Extracted page text data

* * * *

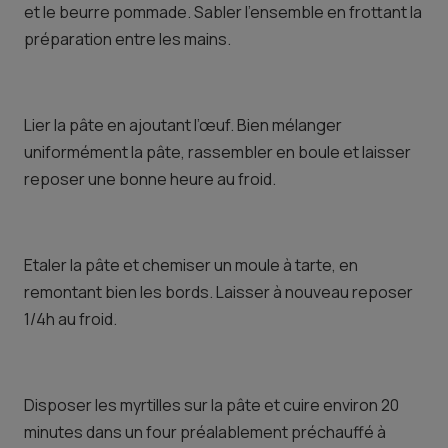
et le beurre pommade. Sabler l’ensemble en frottant la
préparation entre les mains.
Lier la pâte en ajoutant l’œuf. Bien mélanger
uniformément la pâte, rassembler en boule et laisser
reposer une bonne heure au froid.
Etaler la pâte et chemiser un moule à tarte, en
remontant bien les bords. Laisser à nouveau reposer
1/4h au froid.
Disposer les myrtilles sur la pâte et cuire environ 20
minutes dans un four préalablement préchauffé à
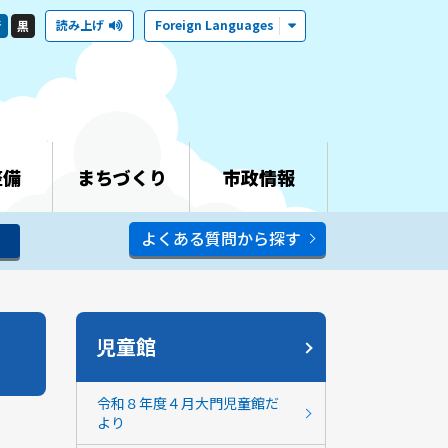
読み上げ
Foreign Languages
青
黒
整備
まちづくり
市政情報
よくある質問から探す
児童館
令和８年度４月大門児童館だ
より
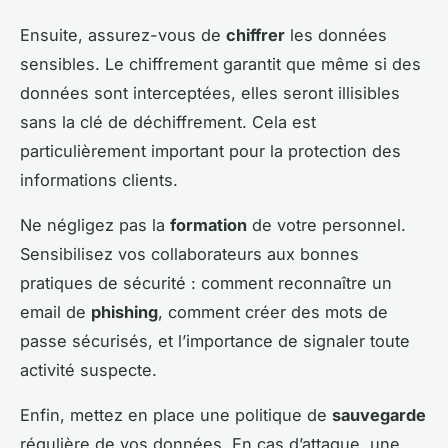
Ensuite, assurez-vous de
chiffrer
les données
sensibles. Le chiffrement garantit que même si des
données sont interceptées, elles seront illisibles
sans la clé de déchiffrement. Cela est
particulièrement important pour la protection des
informations clients.
Ne négligez pas la
formation
de votre personnel.
Sensibilisez vos collaborateurs aux bonnes
pratiques de sécurité : comment reconnaître un
email de
phishing
, comment créer des mots de
passe sécurisés, et l’importance de signaler toute
activité suspecte.
Enfin, mettez en place une politique de
sauvegarde
régulière de vos données. En cas d’attaque, une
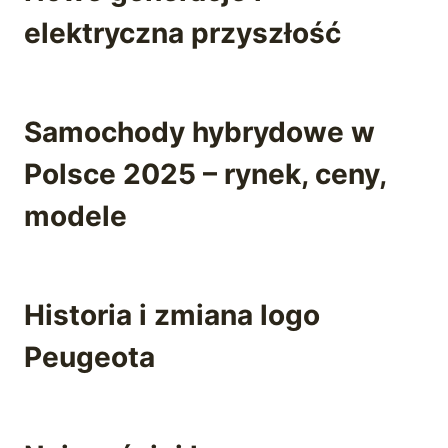
elektryczna przyszłość
Samochody hybrydowe w
Polsce 2025 – rynek, ceny,
modele
Historia i zmiana logo
Peugeota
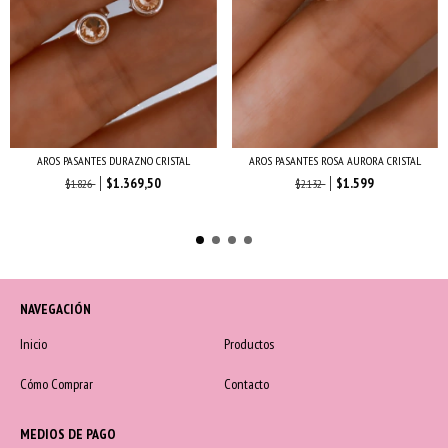
AROS PASANTES DURAZNO CRISTAL
AROS PASANTES ROSA AURORA CRISTAL
$1.369,50
$1.599
$1.826
$2.132
NAVEGACIÓN
Inicio
Productos
Cómo Comprar
Contacto
MEDIOS DE PAGO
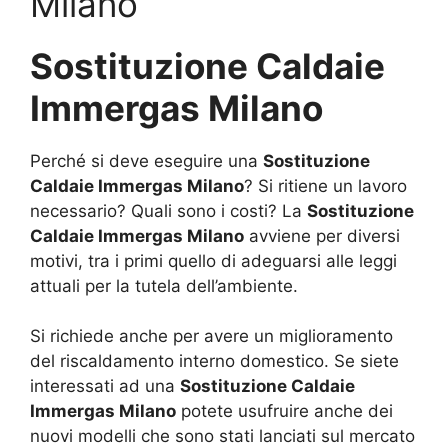
Milano
Sostituzione Caldaie
Immergas Milano
Perché si deve eseguire una
Sostituzione
Caldaie Immergas Milano
? Si ritiene un lavoro
necessario? Quali sono i costi? La
Sostituzione
Caldaie Immergas Milano
avviene per diversi
motivi, tra i primi quello di adeguarsi alle leggi
attuali per la tutela dell’ambiente.
Si richiede anche per avere un miglioramento
del riscaldamento interno domestico. Se siete
interessati ad una
Sostituzione Caldaie
Immergas Milano
potete usufruire anche dei
nuovi modelli che sono stati lanciati sul mercato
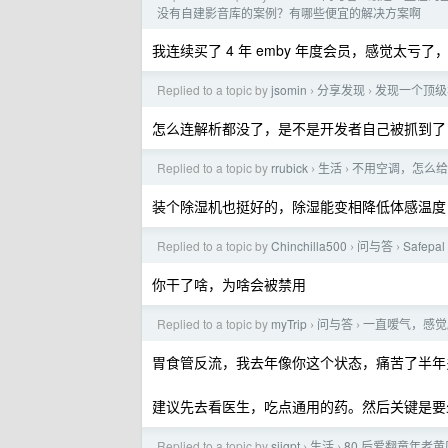
没有自建影音库的案例？有哪些便宜的解决方案啊
我连续买了 4 年 emby 年度会员，感觉太亏
Replied to a topic by
jsomin
分享发现
发现一个顶级
›
›
怎么连解析都没了，是不是开发者自己被抓到了
Replied to a topic by
rrubick
生活
不用空调，怎么给
›
›
装个除湿机也挺好的，除湿能变相降低体感温度
Replied to a topic by
Chinchilla500
问与答
Safe
›
›
你干了啥，为啥会被禁用
Replied to a topic by
myTrip
问与答
一直嗳气，感觉
›
›
胃食管反流，我去年像你这个状态，痛苦了半年
建议先去看医生，吃点通用的药。然后关键是要
Replied to a topic by
sjjgpt
生活
80 后爱翻童年老
›
›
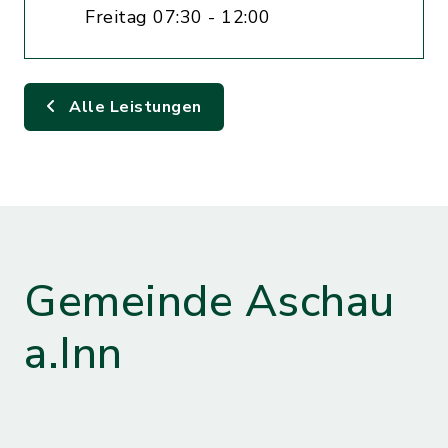
Freitag 07:30 - 12:00
Alle Leistungen
Gemeinde Aschau
a.Inn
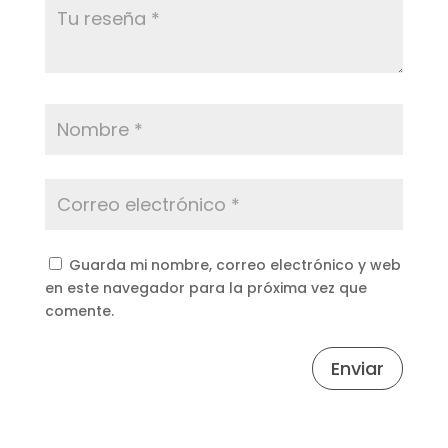
Guarda mi nombre, correo electrónico y web
en este navegador para la próxima vez que
comente.
Enviar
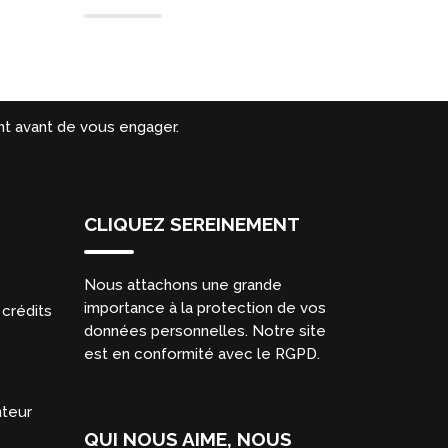
t avant de vous engager.
CLIQUEZ SEREINEMENT
Nous attachons une grande
importance à la protection de vos
crédits
données personnelles. Notre site
est en conformité avec le RGPD.
nteur
QUI NOUS AIME, NOUS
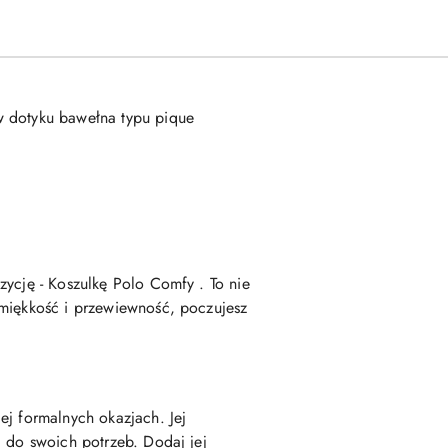
w dotyku bawełna typu pique
zycję - Koszulkę Polo Comfy . To nie
 miękkość i przewiewność, poczujesz
ej formalnych okazjach. Jej
ą do swoich potrzeb. Dodaj jej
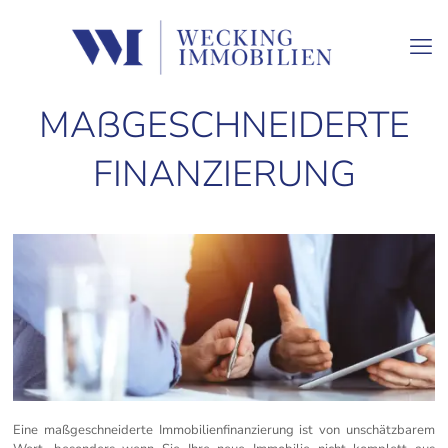
MAßGESCHNEIDERTE
FINANZIERUNG
Eine maßgeschneiderte Immobilienfinanzierung ist von unschätzbarem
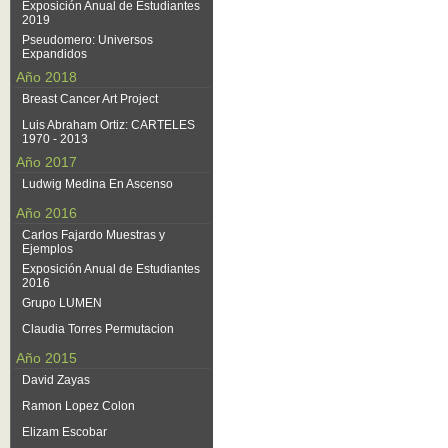
Exposición Anual de Estudiantes
2019
Pseudomero: Universos
Expandidos
Año 2018
Breast Cancer Art Project
Luis Abraham Ortiz: CARTELES
1970 - 2013
Año 2017
Ludwig Medina En Ascenso
Año 2016
Carlos Fajardo Muestras y
Ejemplos
Exposición Anual de Estudiantes
2016
Grupo LUMEN
Claudia Torres Permutacion
Año 2015
David Zayas
Ramon Lopez Colon
Elizam Escobar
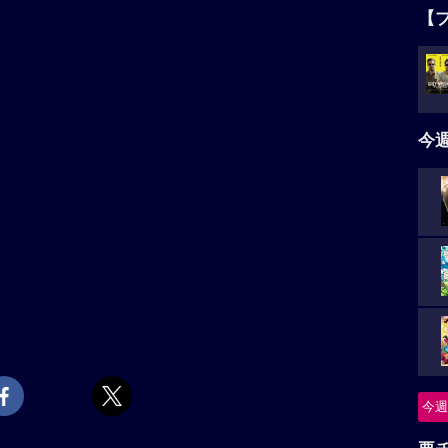
【
今
今週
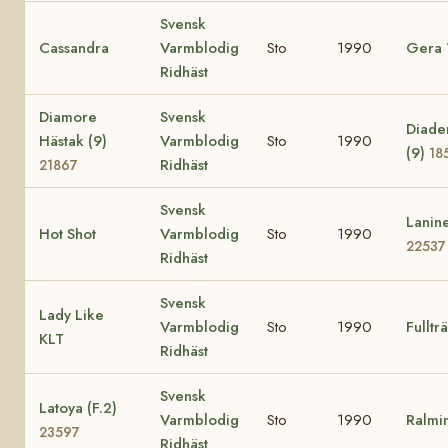
Svensk
Cassandra
Varmblodig
Sto
1990
Gera
Ridhäst
Diamore
Svensk
Diad
Hästak (9)
Varmblodig
Sto
1990
(9)
18
Ridhäst
21867
Svensk
Lanin
Hot Shot
Varmblodig
Sto
1990
22537
Ridhäst
Svensk
Lady Like
Varmblodig
Sto
1990
Fullträ
KLT
Ridhäst
Svensk
Latoya (F.2)
Varmblodig
Sto
1990
Ralmi
23597
Ridhäst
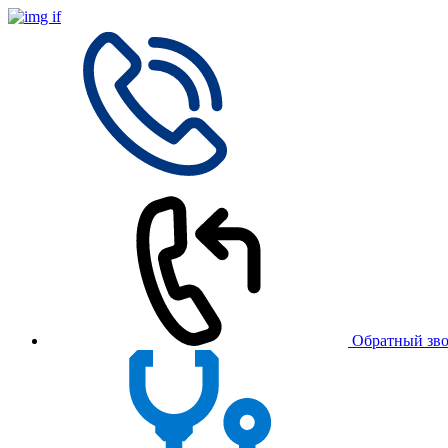
Обратный зв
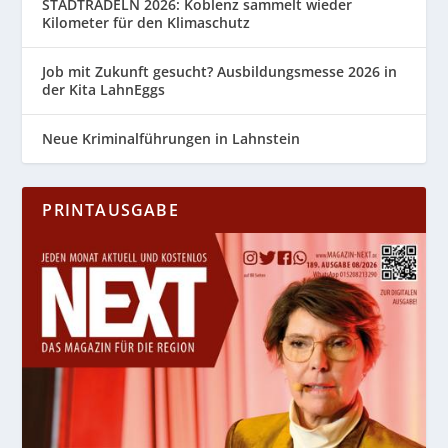
STADTRADELN 2026: Koblenz sammelt wieder
Kilometer für den Klimaschutz
Job mit Zukunft gesucht? Ausbildungsmesse 2026 in
der Kita LahnEggs
Neue Kriminalführungen in Lahnstein
PRINTAUSGABE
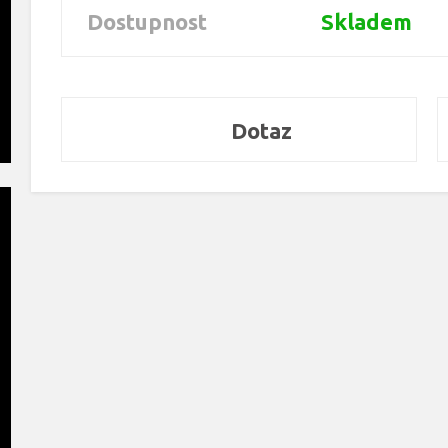
Dostupnost
Skladem
Dotaz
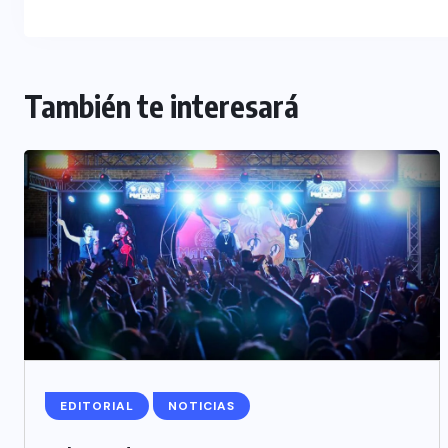
También te interesará
EDITORIAL
NOTICIAS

* * * *

- **What is being asked**:
Among the preceding records, how many lines include the word "AROS"? Reply with the number only.

- **Your solution**:
2